WHAT IS NEEDED:
Using the entries that follow, collect the lines where the word "frame" appears.

Stored records:
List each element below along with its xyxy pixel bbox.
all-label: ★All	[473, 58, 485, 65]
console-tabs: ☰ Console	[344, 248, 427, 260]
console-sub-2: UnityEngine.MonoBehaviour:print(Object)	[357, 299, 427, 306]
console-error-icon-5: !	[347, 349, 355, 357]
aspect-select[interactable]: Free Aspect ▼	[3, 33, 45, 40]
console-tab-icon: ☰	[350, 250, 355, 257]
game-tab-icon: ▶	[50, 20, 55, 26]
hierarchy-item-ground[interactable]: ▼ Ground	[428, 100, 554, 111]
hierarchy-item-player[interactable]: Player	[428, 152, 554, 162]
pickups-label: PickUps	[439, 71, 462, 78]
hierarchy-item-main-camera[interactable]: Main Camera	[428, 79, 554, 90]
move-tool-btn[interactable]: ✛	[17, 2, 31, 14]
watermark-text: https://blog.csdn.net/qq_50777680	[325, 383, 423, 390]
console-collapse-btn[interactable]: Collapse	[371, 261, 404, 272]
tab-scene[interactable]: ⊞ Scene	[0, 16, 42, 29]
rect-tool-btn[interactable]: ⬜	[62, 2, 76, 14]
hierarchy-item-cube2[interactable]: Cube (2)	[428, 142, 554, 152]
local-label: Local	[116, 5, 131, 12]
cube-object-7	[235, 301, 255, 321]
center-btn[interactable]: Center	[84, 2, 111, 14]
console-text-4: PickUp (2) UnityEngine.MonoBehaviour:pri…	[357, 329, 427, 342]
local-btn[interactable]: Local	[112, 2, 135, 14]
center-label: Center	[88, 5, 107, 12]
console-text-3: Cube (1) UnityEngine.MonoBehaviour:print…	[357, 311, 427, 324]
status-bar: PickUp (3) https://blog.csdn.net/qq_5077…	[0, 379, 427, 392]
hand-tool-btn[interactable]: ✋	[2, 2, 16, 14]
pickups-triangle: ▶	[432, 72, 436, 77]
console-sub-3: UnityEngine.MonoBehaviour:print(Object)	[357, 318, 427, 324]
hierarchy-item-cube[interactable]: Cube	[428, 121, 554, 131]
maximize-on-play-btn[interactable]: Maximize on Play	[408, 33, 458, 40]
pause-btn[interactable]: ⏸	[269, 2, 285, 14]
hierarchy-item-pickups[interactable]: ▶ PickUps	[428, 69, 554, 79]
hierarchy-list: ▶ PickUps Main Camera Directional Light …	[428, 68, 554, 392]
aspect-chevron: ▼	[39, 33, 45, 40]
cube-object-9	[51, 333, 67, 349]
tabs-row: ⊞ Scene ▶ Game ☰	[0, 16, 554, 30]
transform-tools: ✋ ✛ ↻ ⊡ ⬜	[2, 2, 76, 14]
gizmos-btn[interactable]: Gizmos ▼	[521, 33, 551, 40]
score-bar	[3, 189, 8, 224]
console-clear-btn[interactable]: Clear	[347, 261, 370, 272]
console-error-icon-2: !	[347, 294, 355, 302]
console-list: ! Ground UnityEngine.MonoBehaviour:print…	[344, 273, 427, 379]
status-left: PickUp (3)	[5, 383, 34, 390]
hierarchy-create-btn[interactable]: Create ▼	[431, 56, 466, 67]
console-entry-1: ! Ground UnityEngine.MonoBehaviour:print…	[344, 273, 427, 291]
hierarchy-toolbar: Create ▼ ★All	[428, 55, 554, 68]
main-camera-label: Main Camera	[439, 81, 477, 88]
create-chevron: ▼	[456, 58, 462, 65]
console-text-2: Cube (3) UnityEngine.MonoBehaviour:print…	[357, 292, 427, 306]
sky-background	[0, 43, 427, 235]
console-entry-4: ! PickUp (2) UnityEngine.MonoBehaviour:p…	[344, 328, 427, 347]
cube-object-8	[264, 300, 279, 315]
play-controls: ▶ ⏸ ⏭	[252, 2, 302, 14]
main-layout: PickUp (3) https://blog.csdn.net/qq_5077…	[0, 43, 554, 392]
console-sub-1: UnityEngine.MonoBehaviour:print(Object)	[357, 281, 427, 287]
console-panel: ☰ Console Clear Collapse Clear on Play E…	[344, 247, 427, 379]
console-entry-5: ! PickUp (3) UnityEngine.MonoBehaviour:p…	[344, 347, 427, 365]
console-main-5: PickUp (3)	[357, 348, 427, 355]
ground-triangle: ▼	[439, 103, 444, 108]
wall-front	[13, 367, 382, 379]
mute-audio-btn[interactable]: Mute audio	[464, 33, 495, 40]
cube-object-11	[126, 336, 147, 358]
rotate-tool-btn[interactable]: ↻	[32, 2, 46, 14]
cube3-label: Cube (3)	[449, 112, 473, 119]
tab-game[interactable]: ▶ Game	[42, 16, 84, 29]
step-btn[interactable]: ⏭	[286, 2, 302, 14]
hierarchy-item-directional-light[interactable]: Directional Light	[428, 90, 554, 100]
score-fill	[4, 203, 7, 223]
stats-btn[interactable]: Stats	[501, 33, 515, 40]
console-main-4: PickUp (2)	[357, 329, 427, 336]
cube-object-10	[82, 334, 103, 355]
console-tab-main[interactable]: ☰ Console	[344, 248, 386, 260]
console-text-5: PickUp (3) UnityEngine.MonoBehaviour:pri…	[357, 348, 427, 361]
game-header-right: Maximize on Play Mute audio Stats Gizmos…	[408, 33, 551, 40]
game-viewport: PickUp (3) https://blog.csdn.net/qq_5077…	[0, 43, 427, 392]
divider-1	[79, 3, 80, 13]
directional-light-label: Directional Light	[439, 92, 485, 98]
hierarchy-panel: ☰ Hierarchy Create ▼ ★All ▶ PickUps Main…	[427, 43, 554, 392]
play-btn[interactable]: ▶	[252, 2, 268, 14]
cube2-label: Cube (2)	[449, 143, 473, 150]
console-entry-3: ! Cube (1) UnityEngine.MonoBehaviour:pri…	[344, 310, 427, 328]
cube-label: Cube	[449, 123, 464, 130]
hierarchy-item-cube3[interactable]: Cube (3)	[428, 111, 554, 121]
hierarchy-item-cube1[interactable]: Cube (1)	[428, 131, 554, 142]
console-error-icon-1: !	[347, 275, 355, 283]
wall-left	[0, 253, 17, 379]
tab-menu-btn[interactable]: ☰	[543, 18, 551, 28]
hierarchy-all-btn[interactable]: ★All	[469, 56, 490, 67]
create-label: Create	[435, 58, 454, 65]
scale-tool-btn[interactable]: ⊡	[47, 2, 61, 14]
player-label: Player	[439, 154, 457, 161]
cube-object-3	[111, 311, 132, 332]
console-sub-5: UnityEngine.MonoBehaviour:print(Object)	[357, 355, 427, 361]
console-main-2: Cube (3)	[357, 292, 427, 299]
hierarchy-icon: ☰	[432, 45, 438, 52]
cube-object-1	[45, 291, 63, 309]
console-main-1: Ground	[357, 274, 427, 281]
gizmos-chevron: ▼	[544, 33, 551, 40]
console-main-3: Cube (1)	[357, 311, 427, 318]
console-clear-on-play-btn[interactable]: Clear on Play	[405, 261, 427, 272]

==

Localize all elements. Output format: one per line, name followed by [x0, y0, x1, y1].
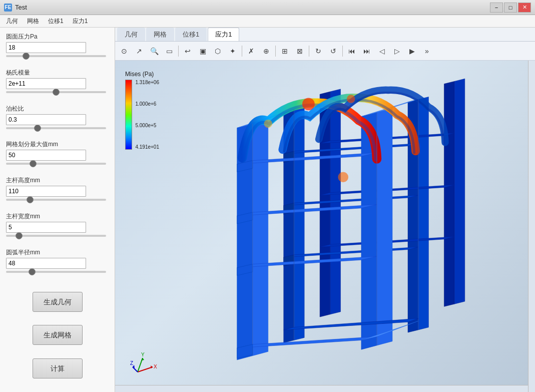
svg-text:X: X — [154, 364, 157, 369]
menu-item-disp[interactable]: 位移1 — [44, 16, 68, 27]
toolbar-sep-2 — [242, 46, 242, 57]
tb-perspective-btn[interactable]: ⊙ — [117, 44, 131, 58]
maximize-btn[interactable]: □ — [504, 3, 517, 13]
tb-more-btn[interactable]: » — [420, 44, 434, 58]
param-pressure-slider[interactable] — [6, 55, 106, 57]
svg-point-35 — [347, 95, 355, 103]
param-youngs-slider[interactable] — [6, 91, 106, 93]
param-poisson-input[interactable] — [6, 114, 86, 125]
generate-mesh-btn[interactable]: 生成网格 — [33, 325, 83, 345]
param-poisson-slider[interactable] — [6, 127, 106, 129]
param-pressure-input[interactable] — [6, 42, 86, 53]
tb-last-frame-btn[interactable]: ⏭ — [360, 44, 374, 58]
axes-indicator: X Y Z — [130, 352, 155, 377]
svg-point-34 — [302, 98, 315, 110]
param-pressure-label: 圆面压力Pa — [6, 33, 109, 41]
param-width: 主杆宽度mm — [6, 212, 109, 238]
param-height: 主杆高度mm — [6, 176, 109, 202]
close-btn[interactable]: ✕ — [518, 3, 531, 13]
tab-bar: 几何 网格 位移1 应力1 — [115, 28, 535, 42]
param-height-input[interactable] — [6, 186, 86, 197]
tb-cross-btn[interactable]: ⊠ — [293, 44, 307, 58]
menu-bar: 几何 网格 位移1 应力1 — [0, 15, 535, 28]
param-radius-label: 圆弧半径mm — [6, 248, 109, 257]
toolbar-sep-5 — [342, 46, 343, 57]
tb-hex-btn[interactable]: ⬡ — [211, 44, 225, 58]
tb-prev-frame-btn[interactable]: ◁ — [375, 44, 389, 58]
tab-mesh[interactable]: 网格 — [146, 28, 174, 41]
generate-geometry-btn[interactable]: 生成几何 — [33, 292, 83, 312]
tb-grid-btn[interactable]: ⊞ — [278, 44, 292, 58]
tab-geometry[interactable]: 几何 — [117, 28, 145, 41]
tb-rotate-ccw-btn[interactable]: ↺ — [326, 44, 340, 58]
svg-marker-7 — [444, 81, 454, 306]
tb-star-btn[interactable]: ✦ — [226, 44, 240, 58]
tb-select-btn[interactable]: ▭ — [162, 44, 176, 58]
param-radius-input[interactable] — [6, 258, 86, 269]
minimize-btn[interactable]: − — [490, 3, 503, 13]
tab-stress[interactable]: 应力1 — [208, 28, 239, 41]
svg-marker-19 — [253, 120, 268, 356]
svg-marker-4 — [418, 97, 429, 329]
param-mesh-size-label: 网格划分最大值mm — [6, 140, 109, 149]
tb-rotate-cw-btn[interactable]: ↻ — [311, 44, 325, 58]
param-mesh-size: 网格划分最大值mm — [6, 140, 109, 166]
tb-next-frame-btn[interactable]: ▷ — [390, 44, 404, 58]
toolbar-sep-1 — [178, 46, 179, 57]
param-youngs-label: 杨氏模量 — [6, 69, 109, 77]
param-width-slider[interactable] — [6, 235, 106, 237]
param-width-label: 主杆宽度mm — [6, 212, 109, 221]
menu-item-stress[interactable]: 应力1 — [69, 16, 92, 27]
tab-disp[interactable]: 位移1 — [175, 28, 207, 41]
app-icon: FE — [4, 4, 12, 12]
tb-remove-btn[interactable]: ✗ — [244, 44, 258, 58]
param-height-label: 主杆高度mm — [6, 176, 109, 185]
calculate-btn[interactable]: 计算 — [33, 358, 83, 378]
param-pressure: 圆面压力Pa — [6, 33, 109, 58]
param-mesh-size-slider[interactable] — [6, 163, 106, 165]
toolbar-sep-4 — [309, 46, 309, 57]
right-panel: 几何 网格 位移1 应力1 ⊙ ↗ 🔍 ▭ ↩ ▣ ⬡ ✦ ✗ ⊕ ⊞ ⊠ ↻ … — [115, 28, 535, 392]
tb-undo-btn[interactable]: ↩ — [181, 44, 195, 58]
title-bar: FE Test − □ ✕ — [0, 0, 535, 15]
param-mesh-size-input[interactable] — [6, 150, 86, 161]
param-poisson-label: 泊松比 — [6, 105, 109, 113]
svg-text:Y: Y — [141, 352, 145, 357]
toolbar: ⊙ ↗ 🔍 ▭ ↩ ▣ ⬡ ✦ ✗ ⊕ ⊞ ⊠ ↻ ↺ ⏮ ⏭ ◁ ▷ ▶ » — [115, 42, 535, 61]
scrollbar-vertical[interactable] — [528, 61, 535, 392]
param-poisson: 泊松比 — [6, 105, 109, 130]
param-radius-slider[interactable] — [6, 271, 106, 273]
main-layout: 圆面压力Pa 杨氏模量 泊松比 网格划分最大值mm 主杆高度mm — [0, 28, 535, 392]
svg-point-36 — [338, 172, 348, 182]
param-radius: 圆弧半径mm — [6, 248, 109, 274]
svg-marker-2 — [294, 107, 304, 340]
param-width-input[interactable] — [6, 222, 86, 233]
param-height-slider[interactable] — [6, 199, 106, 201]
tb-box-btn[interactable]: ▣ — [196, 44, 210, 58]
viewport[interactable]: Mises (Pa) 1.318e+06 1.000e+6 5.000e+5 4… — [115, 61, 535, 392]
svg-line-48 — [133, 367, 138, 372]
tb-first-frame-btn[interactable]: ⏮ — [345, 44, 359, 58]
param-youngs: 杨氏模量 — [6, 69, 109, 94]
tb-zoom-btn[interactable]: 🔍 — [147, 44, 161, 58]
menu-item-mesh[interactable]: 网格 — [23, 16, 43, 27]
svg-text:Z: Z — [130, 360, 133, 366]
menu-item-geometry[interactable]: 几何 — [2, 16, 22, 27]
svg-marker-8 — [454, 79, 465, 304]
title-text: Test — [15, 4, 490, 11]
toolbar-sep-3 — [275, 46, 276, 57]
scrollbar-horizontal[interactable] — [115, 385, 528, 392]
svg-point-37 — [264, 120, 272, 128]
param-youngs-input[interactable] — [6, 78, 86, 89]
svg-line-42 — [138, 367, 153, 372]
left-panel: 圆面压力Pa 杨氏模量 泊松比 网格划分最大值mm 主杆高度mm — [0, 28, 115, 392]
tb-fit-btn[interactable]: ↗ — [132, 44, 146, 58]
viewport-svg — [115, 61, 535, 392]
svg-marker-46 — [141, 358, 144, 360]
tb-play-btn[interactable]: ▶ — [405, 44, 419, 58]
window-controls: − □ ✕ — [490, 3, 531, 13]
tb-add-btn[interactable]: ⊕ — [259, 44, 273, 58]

SOLUTION TO THIS PROBLEM:
tb-last-frame-btn[interactable]: ⏭ — [360, 44, 374, 58]
tb-prev-frame-btn[interactable]: ◁ — [375, 44, 389, 58]
tb-next-frame-btn[interactable]: ▷ — [390, 44, 404, 58]
tb-first-frame-btn[interactable]: ⏮ — [345, 44, 359, 58]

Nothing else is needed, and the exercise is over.